══ Data for this task

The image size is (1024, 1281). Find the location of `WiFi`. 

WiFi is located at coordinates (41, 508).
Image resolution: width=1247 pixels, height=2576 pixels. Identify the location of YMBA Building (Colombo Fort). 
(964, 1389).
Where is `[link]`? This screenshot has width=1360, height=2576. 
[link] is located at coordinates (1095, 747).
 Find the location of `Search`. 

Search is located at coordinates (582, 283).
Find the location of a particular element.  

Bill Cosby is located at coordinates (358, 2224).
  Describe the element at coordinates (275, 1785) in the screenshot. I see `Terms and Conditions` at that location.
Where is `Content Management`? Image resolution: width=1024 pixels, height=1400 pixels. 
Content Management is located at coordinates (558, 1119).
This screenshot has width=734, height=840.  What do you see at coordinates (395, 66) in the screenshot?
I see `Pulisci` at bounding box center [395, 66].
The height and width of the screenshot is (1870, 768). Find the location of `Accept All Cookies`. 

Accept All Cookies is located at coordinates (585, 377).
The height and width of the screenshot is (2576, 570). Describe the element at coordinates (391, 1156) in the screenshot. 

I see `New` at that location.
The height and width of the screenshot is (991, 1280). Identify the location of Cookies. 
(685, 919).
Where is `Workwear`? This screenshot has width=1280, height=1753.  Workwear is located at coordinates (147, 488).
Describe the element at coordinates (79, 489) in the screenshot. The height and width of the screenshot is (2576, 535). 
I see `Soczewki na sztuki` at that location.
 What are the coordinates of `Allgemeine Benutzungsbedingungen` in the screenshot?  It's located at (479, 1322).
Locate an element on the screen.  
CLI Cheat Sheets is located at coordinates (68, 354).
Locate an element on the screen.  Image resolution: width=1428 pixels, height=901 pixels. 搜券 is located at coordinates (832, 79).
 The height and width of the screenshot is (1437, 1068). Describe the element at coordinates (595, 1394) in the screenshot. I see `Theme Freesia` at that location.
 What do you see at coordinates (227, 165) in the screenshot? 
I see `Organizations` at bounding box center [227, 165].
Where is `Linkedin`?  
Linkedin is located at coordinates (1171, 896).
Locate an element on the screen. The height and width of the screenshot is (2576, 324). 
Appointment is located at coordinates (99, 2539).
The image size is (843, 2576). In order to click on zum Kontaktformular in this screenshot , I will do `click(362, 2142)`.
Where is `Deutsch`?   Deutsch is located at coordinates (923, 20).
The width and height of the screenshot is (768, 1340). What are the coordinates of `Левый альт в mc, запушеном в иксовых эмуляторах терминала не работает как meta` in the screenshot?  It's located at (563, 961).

════

### [Exercise]
Every line of the listing should be repeated exactly.

### [Response area]
The image size is (1024, 1281). Find the location of `WiFi`. 

WiFi is located at coordinates (41, 508).
Image resolution: width=1247 pixels, height=2576 pixels. Identify the location of YMBA Building (Colombo Fort). 
(964, 1389).
Where is `[link]`? This screenshot has width=1360, height=2576. 
[link] is located at coordinates (1095, 747).
 Find the location of `Search`. 

Search is located at coordinates (582, 283).
Find the location of a particular element.  

Bill Cosby is located at coordinates (358, 2224).
  Describe the element at coordinates (275, 1785) in the screenshot. I see `Terms and Conditions` at that location.
Where is `Content Management`? Image resolution: width=1024 pixels, height=1400 pixels. 
Content Management is located at coordinates (558, 1119).
This screenshot has width=734, height=840.  What do you see at coordinates (395, 66) in the screenshot?
I see `Pulisci` at bounding box center [395, 66].
The height and width of the screenshot is (1870, 768). Find the location of `Accept All Cookies`. 

Accept All Cookies is located at coordinates (585, 377).
The height and width of the screenshot is (2576, 570). Describe the element at coordinates (391, 1156) in the screenshot. 

I see `New` at that location.
The height and width of the screenshot is (991, 1280). Identify the location of Cookies. 
(685, 919).
Where is `Workwear`? This screenshot has width=1280, height=1753.  Workwear is located at coordinates (147, 488).
Describe the element at coordinates (79, 489) in the screenshot. The height and width of the screenshot is (2576, 535). 
I see `Soczewki na sztuki` at that location.
 What are the coordinates of `Allgemeine Benutzungsbedingungen` in the screenshot?  It's located at (479, 1322).
Locate an element on the screen.  
CLI Cheat Sheets is located at coordinates (68, 354).
Locate an element on the screen.  Image resolution: width=1428 pixels, height=901 pixels. 搜券 is located at coordinates (832, 79).
 The height and width of the screenshot is (1437, 1068). Describe the element at coordinates (595, 1394) in the screenshot. I see `Theme Freesia` at that location.
 What do you see at coordinates (227, 165) in the screenshot? 
I see `Organizations` at bounding box center [227, 165].
Where is `Linkedin`?  
Linkedin is located at coordinates (1171, 896).
Locate an element on the screen. The height and width of the screenshot is (2576, 324). 
Appointment is located at coordinates (99, 2539).
The image size is (843, 2576). In order to click on zum Kontaktformular in this screenshot , I will do `click(362, 2142)`.
Where is `Deutsch`?   Deutsch is located at coordinates (923, 20).
The width and height of the screenshot is (768, 1340). What are the coordinates of `Левый альт в mc, запушеном в иксовых эмуляторах терминала не работает как meta` in the screenshot?  It's located at (563, 961).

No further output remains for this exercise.